▸ **Task objective**
Taking the data below, please print only the lines from the line holding "Hier können Sie" to the line holding "ईनाम की घोषणा", inclusive, with pictures omitted.

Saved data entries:
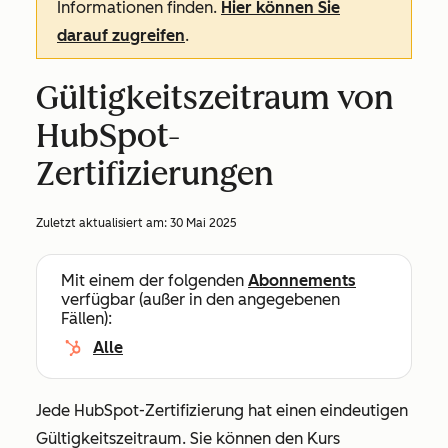
Informationen finden.
Hier können Sie
darauf zugreifen
.
Gültigkeitszeitraum von
HubSpot-
Zertifizierungen
Zuletzt aktualisiert am:
30 Mai 2025
Mit einem der folgenden
Abonnements
verfügbar (außer in den angegebenen
Fällen):
Alle
Jede HubSpot-Zertifizierung hat einen eindeutigen
Gültigkeitszeitraum. Sie können den Kurs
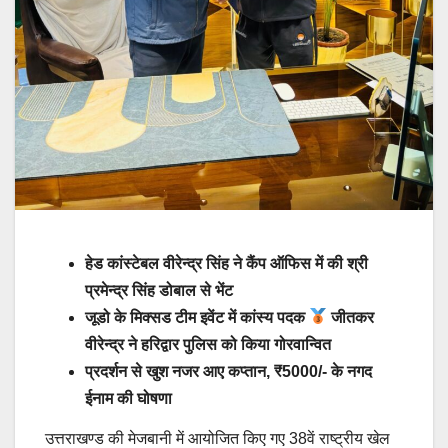
हेड कांस्टेबल वीरेन्द्र सिंह ने कैंप ऑफिस में की श्री
प्रमेन्द्र सिंह डोबाल से भेंट
जूडो के मिक्सड टीम इवेंट में कांस्य पदक
जीतकर
वीरेन्द्र ने हरिद्वार पुलिस को किया गोरवान्वित
प्रदर्शन से खुश नजर आए कप्तान, ₹5000/- के नगद
ईनाम की घोषणा
उत्तराखण्ड की मेजबानी में आयोजित किए गए 38वें राष्ट्रीय खेल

▸ **Output below**
Hier können Sie
darauf zugreifen
.
Gültigkeitszeitraum von
HubSpot-
Zertifizierungen
Zuletzt aktualisiert am:
30 Mai 2025
Mit einem der folgenden
Abonnements
verfügbar (außer in den angegebenen
Fällen):
Alle
Jede HubSpot-Zertifizierung hat einen eindeutigen
Gültigkeitszeitraum. Sie können den Kurs
हेड कांस्टेबल वीरेन्द्र सिंह ने कैंप ऑफिस में की श्री
प्रमेन्द्र सिंह डोबाल से भेंट
जूडो के मिक्सड टीम इवेंट में कांस्य पदक
जीतकर
वीरेन्द्र ने हरिद्वार पुलिस को किया गोरवान्वित
प्रदर्शन से खुश नजर आए कप्तान, ₹5000/- के नगद
ईनाम की घोषणा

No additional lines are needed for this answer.